• PROBLEM TO WORK ON
Copy the records that follow exactly as written, but not their pictures.

*** DATA TO USE Section Begins ***

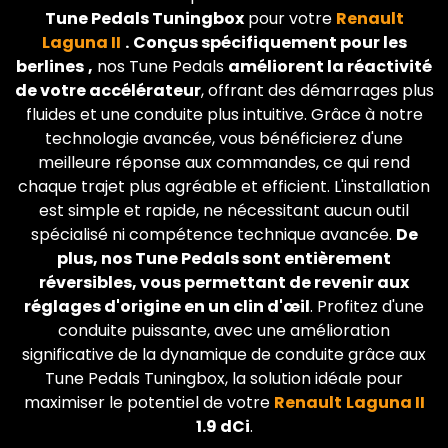
Tune Pedals Tuningbox
pour votre
Renault
Laguna II
.
Conçus spécifiquement pour les
berlines
,
nos Tune Pedals
améliorent la réactivité
de votre accélérateur
, offrant des démarrages plus
fluides et une conduite plus intuitive. Grâce à notre
technologie avancée, vous bénéficierez d'une
meilleure réponse aux commandes, ce qui rend
chaque trajet plus agréable et efficient. L'installation
est simple et rapide, ne nécessitant aucun outil
spécialisé ni compétence technique avancée.
De
plus, nos Tune Pedals sont entièrement
réversibles, vous permettant de revenir aux
réglages d'origine en un clin d'œil
. Profitez d'une
conduite puissante, avec une amélioration
significative de la dynamique de conduite grâce aux
Tune Pedals Tuningbox, la solution idéale pour
maximiser le potentiel de votre
Renault
Laguna II
1.9 dCi
.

*** DATA TO USE Section Ends ***

• RESULT BELOW
Tune Pedals Tuningbox
pour votre
Renault
Laguna II
.
Conçus spécifiquement pour les
berlines
,
nos Tune Pedals
améliorent la réactivité
de votre accélérateur
, offrant des démarrages plus
fluides et une conduite plus intuitive. Grâce à notre
technologie avancée, vous bénéficierez d'une
meilleure réponse aux commandes, ce qui rend
chaque trajet plus agréable et efficient. L'installation
est simple et rapide, ne nécessitant aucun outil
spécialisé ni compétence technique avancée.
De
plus, nos Tune Pedals sont entièrement
réversibles, vous permettant de revenir aux
réglages d'origine en un clin d'œil
. Profitez d'une
conduite puissante, avec une amélioration
significative de la dynamique de conduite grâce aux
Tune Pedals Tuningbox, la solution idéale pour
maximiser le potentiel de votre
Renault
Laguna II
1.9 dCi
.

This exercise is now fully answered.